A new law in Colorado makes it illegal to misrepresent a pet as a service animal, tackling the spreading issue of fake service animals.
Fake service animals are becoming a real issue. Increasingly, people have begun to misrepresent pets as service animals to gain access to public places where pets cannot traditionally go. This issue is aggravated by the presence of online services where you can buy fake service animal gear, including vests and certificates. But a new law in Colorado seeks to change all that.
The law, which went into effect on January 1, 2017, now makes it illegal to misrepresent a pet as a service animal. The first offense will earn you a warning, but subsequent offenses can bring fines ranging from $50 to $500.
Service animals undergo specialized training in order to perform specific actions to help their owners. Service dogs and even service horses are frequently used today, and can perform tasks including alerting diabetics to blood sugar fluctuations, alerting people with epilepsy to oncoming seizures, and fetching items like the phone. Service animals are trained on how to behave in public situations, and they know not to jump up on people, bark, or otherwise be disruptive.

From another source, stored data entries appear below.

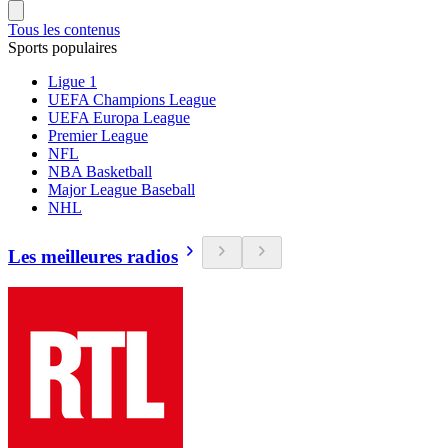
Tous les contenus
Sports populaires
Ligue 1
UEFA Champions League
UEFA Europa League
Premier League
NFL
NBA Basketball
Major League Baseball
NHL
Les meilleures radios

But when people misrepresent pets as service animals, they're creating a potentially dangerous situation. These pets haven't received the rigorous training that true service animals have, and may behave inappropriately in public. The situation gets more complicated when a pet and a true service animal meet. If the fake service animal's inappropriate behavior distracts the pet performing a true service, this could put the handler at risk because their pet is not focusing on their needs.
Fake service animals give real service animals a bad rap. If people see a fake service animal behaving poorly, they may be less tolerant of real service animals in the future.
Colorado's law is a step forward in regulating the issue of fake service dogs. Perhaps other states will follow their lead?